■ WHAT TO WORK ON ■
Transcribe nothing but the lines from the one with "все повторные заказы по" to the end of the entries, both included, keeping each exact and leaving every picture out.

________________________________________

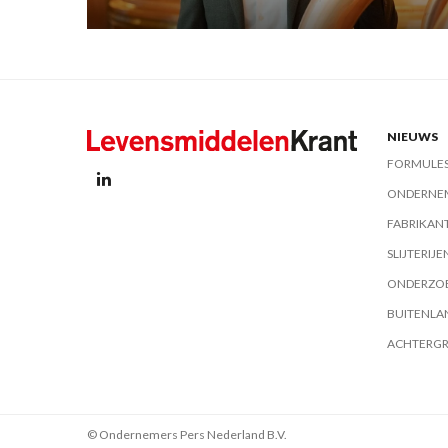
NIEUWS
FORMULE
ONDERNE
FABRIKAN
SLIJTERIJE
ONDERZO
BUITENLA
ACHTERG
© Ondernemers Pers Nederland B.V.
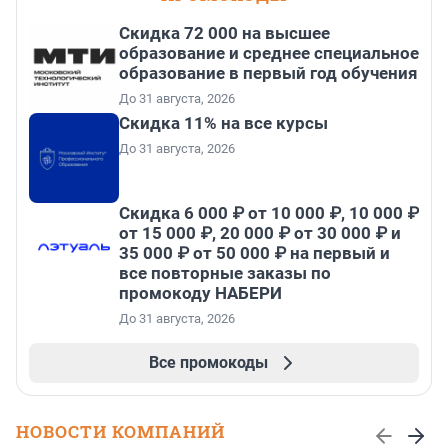
Скидка 72 000 на высшее
образование и среднее специальное
образование в первый год обучения
До 31 августа, 2026
Скидка 11% на все курсы
До 31 августа, 2026
Скидка 6 000 ₽ от 10 000 ₽, 10 000 ₽
от 15 000 ₽, 20 000 ₽ от 30 000 ₽ и
35 000 ₽ от 50 000 ₽ на первый и
все повторные заказы по
промокоду НАБЕРИ
До 31 августа, 2026
Все промокоды
НОВОСТИ КОМПАНИЙ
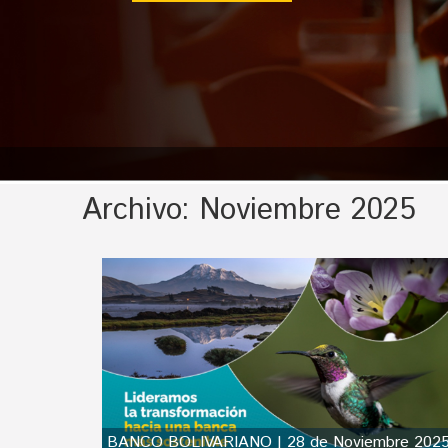
Archivo:
Noviembre 2025
BANCO BOLIVARIANO | 28 de Noviembre 202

________________________________________

■ OUTPUT BELOW ■
все повторные заказы по
промокоду НАБЕРИ
До 31 августа, 2026
Все промокоды
НОВОСТИ КОМПАНИЙ
Archivo:
Noviembre 2025
BANCO BOLIVARIANO | 28 de Noviembre 202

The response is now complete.